The recent global outbreak of monkeypox has led to more than 45,500 cases as of August 22, 2022. A recent study found that 13% of patients required hospitalization, despite the fact that symptoms typically go away on their own in 2-4 weeks.
Between June 3 and August 13, 2022, patients who were referred to the UC Davis Medical Center, primarily by the Sacramento County Department of Public Health, were included in the new study.
Oral tecovirimat was prescribed for patients who had skin lesions on multiple body parts or in delicate locations like the face or genital area. A high-fat meal should be consumed within 30 minutes of the weight-based treatment, and administered every 8 or 12 hours.
Clinical data were gathered at the initial in-person assessment for treatment as well as on days 7 and 21 after the start of therapy through in-person or telephone interviews.
25 patients with a confirmed monkeypox infection finished the tecovirimat therapy regimen in total. They were all men. They were between the ages of 27 and 76. (the median age was 40). HIV was found in 9 patients.
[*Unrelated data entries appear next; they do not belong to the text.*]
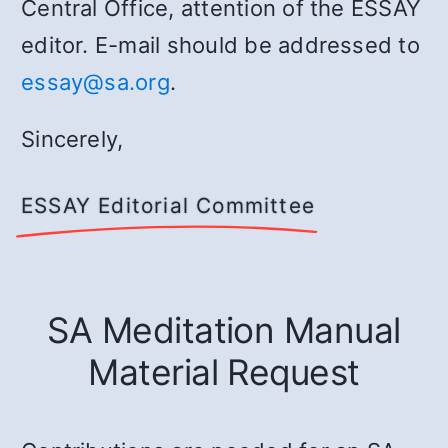
Central Office, attention of the ESSAY
editor. E-mail should be addressed to
essay@sa.org
.
Sincerely,
ESSAY Editorial Committee
SA Meditation Manual
Material Request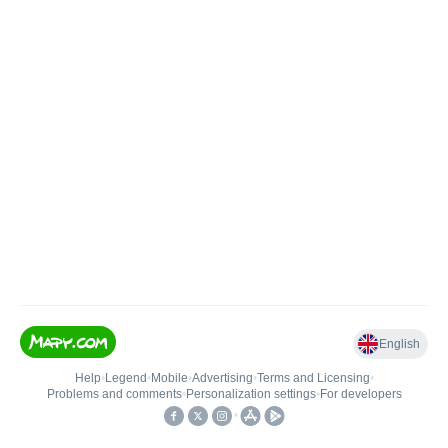
English
Help
•
Legend
•
Mobile
•
Advertising
•
Terms and Licensing
•
Problems and comments
•
Personalization settings
•
For developers
•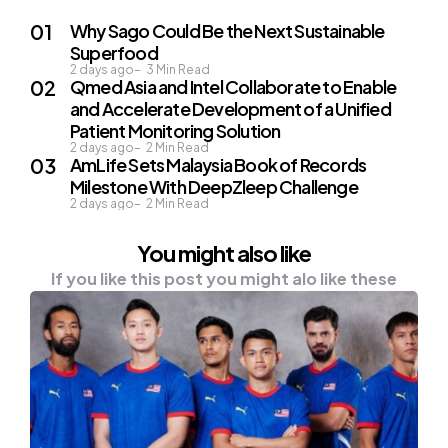
Why Sago Could Be the Next Sustainable
Superfood
2 days ago
3
Min Read
Qmed Asia and Intel Collaborate to Enable
and Accelerate Development of a Unified
Patient Monitoring Solution
2 days ago
2
Min Read
AmLife Sets Malaysia Book of Records
Milestone With DeepZleep Challenge
2 days ago
2
Min Read
You might also like
If you like this post you might alo like these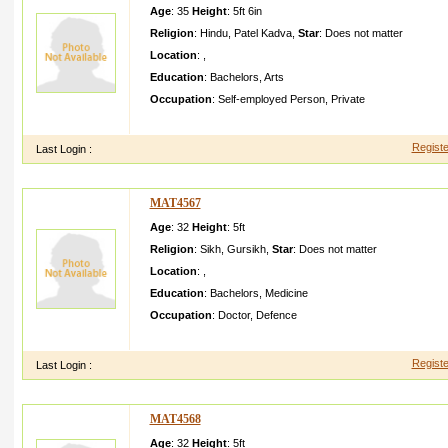
Age
: 35
Height
:
5ft 6in
Religion
:
Hindu
,
Patel Kadva
,
Star
:
Does not matter
Location
:
,
Education
:
Bachelors
,
Arts
Occupation
:
Self-employed Person
,
Private
My self personal detailsm y home at hingalaj pura post motap
Registe
Last Login :
MAT4567
Age
: 32
Height
:
5ft
Religion
:
Sikh
,
Gursikh
,
Star
:
Does not matter
Location
:
,
Education
:
Bachelors
,
Medicine
Occupation
:
Doctor
,
Defence
She is doctor in defence as Captain and we want sikh doctor 
Registe
Last Login :
MAT4568
Age
: 32
Height
:
5ft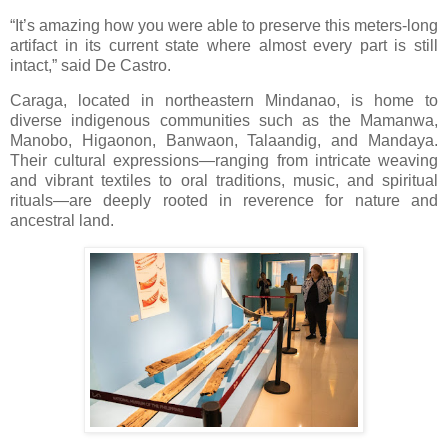
“It’s amazing how you were able to preserve this meters-long
artifact in its current state where almost every part is still
intact,” said De Castro.
Caraga, located in northeastern Mindanao, is home to
diverse indigenous communities such as the Mamanwa,
Manobo, Higaonon, Banwaon, Talaandig, and Mandaya.
Their cultural expressions—ranging from intricate weaving
and vibrant textiles to oral traditions, music, and spiritual
rituals—are deeply rooted in reverence for nature and
ancestral land.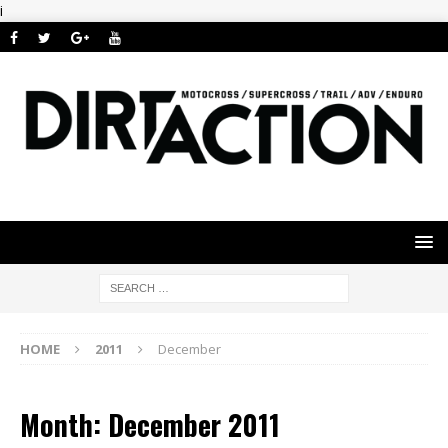
i
HOME
2011
December
Month: December 2011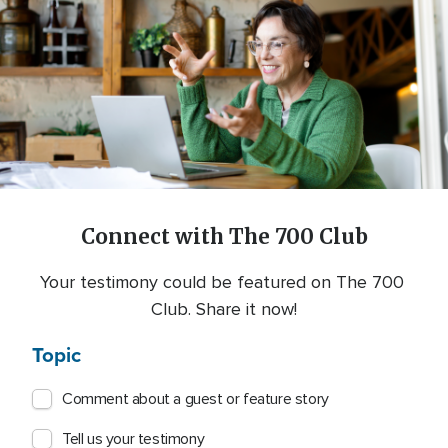
Connect with The 700 Club
Your testimony could be featured on The 700 
Club. Share it now!
Topic
Comment about a guest or feature story
Tell us your testimony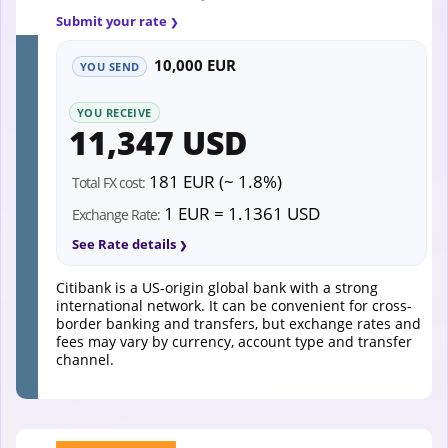
Submit your rate
10,000 EUR
YOU SEND
YOU RECEIVE
11,347 USD
181 EUR (~ 1.8%)
Total FX cost:
1 EUR = 1.1361 USD
Exchange Rate:
See Rate details
Citibank is a US-origin global bank with a strong
international network. It can be convenient for cross-
border banking and transfers, but exchange rates and
fees may vary by currency, account type and transfer
channel.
Four patients received a dose of JYNNEOS vaccination after symptoms appeared, while only one patient had the smallpox vaccine (taken more than 25 years ago).
According to the study, 92% of patients had lesions in their anal or genital regions. All patients had painful lesions, but only about half of them had fewer than 10 spots all over their bodies.
Prior to beginning their antiviral therapy, the patients had symptoms or lesions on average for 12 days. The majority of the patients (76%) had a fever, which was followed by fatigue (32%), a sore throat (20%), and chills (20%). Other symptoms included backache (12%), muscle pain (8%), nausea (4%), and diarrhoea (4%).
All of the patients finished the tecovirimat therapy and responded favourably to the medication. With the exception of one patient, they all received treatment for two weeks.
40% of patients had recovered from their lesions by day 7 of treatment. 92% had recovered and experienced no pain by day 21.
On day seven of therapy, the most common side effects were fatigue (28%), headache (20%), nausea (16%), itching (8%), and diarrhoea (8%).
"We must be extremely cautious when interpreting the data. It can be challenging to distinguish between side effects brought on by therapy and those brought on by an infection "said co-author and expert on infectious diseases George Thompson. Thompson teaches in the departments of internal medicine, infectious diseases, and medical microbiology and immunology at the UC Davis School of Medicine.
There was no control group and the study was small. Thus, measuring antiviral effectiveness in terms of the persistence and severity of symptoms was difficult. The interval between the onset of symptoms and the start of antiviral therapy also varied among the patients.